_TASK ITEM_
Lines with "boringen": report how many there are in the listing below, giving the number and nothing else.

_EXERCISE MATERIAL_
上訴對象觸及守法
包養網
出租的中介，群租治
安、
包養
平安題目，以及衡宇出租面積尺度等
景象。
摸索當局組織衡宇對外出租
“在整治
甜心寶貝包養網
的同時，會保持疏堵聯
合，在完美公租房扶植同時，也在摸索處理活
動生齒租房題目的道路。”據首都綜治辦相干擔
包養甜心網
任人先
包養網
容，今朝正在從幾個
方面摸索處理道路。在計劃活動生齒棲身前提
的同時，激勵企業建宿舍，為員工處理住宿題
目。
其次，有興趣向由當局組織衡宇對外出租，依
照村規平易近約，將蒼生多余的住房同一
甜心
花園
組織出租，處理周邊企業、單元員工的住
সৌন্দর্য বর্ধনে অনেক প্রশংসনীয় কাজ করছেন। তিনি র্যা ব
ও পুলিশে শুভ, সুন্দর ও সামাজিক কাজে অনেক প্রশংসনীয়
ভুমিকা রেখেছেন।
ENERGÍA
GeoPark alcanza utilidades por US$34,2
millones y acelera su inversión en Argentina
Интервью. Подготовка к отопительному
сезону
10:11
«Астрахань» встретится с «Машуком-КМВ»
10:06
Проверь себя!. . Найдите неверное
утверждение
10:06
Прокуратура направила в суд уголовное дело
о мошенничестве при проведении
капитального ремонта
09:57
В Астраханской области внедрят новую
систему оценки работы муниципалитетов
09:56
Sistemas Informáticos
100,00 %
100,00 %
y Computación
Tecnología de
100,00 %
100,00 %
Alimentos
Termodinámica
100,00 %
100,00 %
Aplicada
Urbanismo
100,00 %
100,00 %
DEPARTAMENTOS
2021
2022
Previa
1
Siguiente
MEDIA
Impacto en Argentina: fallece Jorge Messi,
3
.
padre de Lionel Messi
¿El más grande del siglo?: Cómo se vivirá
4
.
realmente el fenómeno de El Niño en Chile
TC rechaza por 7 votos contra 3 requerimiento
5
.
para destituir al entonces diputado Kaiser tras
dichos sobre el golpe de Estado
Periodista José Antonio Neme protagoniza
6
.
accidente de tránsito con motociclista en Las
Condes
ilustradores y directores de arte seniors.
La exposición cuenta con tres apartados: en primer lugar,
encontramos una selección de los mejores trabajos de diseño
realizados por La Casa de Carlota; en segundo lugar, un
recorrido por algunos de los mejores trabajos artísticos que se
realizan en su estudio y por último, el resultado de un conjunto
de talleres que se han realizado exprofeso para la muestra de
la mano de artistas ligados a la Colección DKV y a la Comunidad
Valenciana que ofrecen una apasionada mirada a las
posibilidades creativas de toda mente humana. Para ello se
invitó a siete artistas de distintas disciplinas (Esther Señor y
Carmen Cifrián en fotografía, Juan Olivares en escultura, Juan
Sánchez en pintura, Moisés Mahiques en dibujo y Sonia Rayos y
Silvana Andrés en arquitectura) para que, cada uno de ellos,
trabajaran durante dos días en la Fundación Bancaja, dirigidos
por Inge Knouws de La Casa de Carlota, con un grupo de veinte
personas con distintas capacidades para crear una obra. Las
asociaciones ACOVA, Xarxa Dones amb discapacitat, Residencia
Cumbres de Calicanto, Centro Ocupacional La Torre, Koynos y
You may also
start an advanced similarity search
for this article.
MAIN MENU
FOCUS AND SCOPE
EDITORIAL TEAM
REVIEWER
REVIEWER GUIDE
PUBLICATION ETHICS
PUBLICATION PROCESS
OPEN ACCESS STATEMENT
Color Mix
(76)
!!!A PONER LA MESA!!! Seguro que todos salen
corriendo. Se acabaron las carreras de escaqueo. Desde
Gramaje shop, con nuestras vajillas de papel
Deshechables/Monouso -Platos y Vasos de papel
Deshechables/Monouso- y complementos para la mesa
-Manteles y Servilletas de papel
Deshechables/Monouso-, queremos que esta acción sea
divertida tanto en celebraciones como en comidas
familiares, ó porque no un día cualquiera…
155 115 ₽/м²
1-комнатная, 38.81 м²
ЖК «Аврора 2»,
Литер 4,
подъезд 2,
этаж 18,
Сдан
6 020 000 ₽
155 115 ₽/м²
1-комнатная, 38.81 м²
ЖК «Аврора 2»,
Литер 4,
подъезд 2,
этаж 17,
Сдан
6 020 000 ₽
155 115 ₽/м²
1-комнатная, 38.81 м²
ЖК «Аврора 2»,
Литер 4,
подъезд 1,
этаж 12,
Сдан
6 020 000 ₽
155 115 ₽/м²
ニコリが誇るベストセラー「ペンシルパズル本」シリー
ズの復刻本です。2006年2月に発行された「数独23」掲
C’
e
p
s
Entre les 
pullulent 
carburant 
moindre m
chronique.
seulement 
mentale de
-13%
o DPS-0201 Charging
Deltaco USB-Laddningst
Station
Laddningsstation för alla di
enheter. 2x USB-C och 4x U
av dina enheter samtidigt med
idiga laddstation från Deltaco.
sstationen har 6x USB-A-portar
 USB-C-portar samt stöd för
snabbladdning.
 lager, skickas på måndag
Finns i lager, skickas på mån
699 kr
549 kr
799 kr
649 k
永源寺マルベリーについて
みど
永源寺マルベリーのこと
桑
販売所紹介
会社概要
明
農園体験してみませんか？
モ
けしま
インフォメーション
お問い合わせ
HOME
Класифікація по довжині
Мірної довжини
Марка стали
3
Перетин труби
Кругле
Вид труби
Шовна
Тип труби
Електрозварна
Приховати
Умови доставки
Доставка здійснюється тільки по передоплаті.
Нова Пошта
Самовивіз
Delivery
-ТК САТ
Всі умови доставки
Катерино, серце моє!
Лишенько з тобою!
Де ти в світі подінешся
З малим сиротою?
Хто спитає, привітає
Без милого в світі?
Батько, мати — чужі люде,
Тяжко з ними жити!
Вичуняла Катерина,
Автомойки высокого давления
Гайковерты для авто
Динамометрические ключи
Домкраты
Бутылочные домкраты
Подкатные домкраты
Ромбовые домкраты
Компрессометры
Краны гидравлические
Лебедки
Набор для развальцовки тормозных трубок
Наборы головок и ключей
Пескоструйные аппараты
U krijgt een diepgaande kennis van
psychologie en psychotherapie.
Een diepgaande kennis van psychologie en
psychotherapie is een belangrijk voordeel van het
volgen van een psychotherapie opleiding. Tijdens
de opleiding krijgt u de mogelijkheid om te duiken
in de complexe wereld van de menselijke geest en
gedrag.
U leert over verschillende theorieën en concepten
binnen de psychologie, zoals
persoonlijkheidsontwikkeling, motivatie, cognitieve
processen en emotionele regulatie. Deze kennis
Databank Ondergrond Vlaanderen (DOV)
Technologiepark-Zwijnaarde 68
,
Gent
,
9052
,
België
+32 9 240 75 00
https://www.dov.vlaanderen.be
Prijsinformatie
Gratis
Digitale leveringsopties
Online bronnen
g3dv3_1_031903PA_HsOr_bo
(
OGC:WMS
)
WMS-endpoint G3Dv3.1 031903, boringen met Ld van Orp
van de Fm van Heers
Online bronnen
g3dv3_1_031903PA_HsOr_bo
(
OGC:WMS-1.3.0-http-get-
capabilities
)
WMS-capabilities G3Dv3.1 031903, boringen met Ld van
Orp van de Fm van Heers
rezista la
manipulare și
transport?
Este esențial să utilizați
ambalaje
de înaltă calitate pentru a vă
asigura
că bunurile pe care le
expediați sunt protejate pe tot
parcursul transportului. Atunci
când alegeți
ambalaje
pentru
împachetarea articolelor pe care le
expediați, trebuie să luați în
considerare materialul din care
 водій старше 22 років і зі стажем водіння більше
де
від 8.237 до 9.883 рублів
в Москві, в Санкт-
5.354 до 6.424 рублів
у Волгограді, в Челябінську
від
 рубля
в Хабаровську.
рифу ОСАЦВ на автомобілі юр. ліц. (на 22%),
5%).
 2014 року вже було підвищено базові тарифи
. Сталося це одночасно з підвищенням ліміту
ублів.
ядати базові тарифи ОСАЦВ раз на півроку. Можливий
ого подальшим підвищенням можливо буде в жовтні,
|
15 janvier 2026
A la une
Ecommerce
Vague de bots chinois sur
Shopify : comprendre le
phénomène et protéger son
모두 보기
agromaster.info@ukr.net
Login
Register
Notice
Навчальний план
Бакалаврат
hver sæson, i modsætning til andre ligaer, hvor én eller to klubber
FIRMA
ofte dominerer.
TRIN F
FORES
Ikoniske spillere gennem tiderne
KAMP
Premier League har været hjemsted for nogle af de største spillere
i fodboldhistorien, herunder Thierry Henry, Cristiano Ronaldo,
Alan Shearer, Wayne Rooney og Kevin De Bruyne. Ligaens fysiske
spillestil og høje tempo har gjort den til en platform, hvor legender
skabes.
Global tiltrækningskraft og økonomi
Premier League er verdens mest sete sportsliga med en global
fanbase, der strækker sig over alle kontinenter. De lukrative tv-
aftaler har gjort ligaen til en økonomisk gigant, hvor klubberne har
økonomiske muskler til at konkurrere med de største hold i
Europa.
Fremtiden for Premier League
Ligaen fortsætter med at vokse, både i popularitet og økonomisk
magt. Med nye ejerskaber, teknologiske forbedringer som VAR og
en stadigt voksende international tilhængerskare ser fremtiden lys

_EXERCISE SOLUTION_
2